Ладно, Боб, это шутка. Или голая правда – часто они совпадают.

Поцелуй от меня Петру. И дай мне знать, когда открыть ворота.

– Он действительно думает, будто ты поверишь, что он собирается просто отдать тебе детей?

– Видишь, он намекает на обмен на свою свободу.

– Единственный обмен, на который он намекает, Боб, – это твоя жизнь в обмен на жизнь детей.

– А, – сказал Боб. – Ты так это поняла?

– Именно это он и говорит, и ты это знаешь. Он хочет, чтобы ты умер вместе с ним, прямо там.

– Вопрос не в этом, а в том, действительно ли у него там эмбрионы.

– Насколько мы его знаем, – сказала Петра, – они уже в какой-нибудь лаборатории в Москве или Йоханнесбурге, если не в мусорной куче в Риберао.

– Кто теперь ударился в пессимизм?

– Очевидно, что он не смог их пристроить для имплантации, значит, они символизируют его провал. Ценности они не представляют. Зачем их отдавать тебе?

– Я не сказал, что принимаю его условия.

– Но ты их примешь.

– В каждом похищении самый трудный момент – обмен, выкуп за заложника. Кто-то всегда должен кому-то поверить и отдать свое раньше, чем получит от другого. Но этот случай по-настоящему необычен, потому что он от меня ничего не просит.

– Кроме твоей смерти.

– Но он знает, что я и так умираю. Все это кажется бессмысленным.

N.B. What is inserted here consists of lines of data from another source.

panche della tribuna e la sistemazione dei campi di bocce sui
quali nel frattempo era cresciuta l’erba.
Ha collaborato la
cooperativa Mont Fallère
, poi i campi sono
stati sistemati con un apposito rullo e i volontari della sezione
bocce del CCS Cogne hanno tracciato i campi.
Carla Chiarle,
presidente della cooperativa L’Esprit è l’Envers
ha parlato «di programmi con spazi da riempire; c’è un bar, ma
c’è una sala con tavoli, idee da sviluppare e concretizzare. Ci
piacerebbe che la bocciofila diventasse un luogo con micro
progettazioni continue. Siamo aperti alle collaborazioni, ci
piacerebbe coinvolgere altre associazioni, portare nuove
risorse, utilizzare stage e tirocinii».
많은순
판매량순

– Он безумен, Юлиан, ты об этом слышал?

– Да, но в его безумии есть система. Я имею в виду, что он не шизофреник, он видит ту же реальность, что видим мы. Он не обманывается иллюзиями, у него лишь патологическое отсутствие совести. Так как он видит розыгрыш этой пьесы? Он хочет просто застрелить меня при входе? Или позволит мне победить, даже убить его, а издевка будет в том, что эмбрионы, которые он мне отдаст, не будут нашими, а будут порождены ужасным спариванием двух по-настоящему тупых людей. Может быть, журналистов.

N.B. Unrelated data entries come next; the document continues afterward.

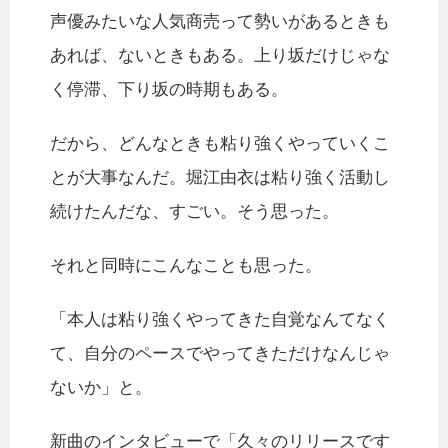
声優みたいな人気商売って勢いがあるときも
あれば、ないときもある。上り坂だけじゃな
く停滞、下り坂の時期もある。
だから、どんなときも粘り強くやっていくこ
とが大事なんだ。堀江由衣は粘り強く活動し
続けたんだな、すごい。そう思った。
それと同時にこんなことも思った。
「本人は粘り強くやってきた自覚なんてなく
て、自分のペースでやってきただけなんじゃ
ないか」と。
新曲のインタビューで「久々のリリースです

– Боб, ты опять шутишь, и я…

– Я должен лететь ближайшим рейсом. Если ты придумаешь что-нибудь, что мне следует знать, сообщи почтой. Я обязательно ее хоть раз посмотрю перед тем, как пойти свидеться с этим парнишкой.

– У него их нет, – сказала Петра. – Он их отдал своим дружкам.

– Вполне возможно.

– Не езжай.

– Никак невозможно.

– Боб, ты умнее его, но преимущество его в том, что он злее.

– Не рассчитывай на это.

– Ты не понимаешь, что я знаю вас обоих как никто другой?

– И как бы ни думали мы, что знаем людей, в конце концов они оказываются для нас совершенно незнакомыми.

– Боб, скажи, что ты так не думаешь.

– Это самоочевидная истина.

– Я тебя знаю! – настаивала она.

– Нет, Петра, не знаешь. Но это ничего, потому что я и сам себя не знаю, не то что тебя. Мы никогда не понимаем никого, в том числе себя. Тсс, Петра, послушай! Вот что мы сделали: мы создали нечто новое. Нашу семью. Она состоит из нас двоих, и мы тоже стали чуть иными вместе. Это мы знаем. Не ты, не я, а мы, которые вместе. Сестра Карлотта говорила что-то из Библии, как мужчина и женщина вступают в брак и становятся одной плотью. Очень загадочно и немного жутко, но в каком-то смысле это так. И когда я умру, у тебя не будет Боба, но ты все еще останешься Петрой-с-Бобом или Бобом-с-Петрой, как бы ни назвать то, что мы создали.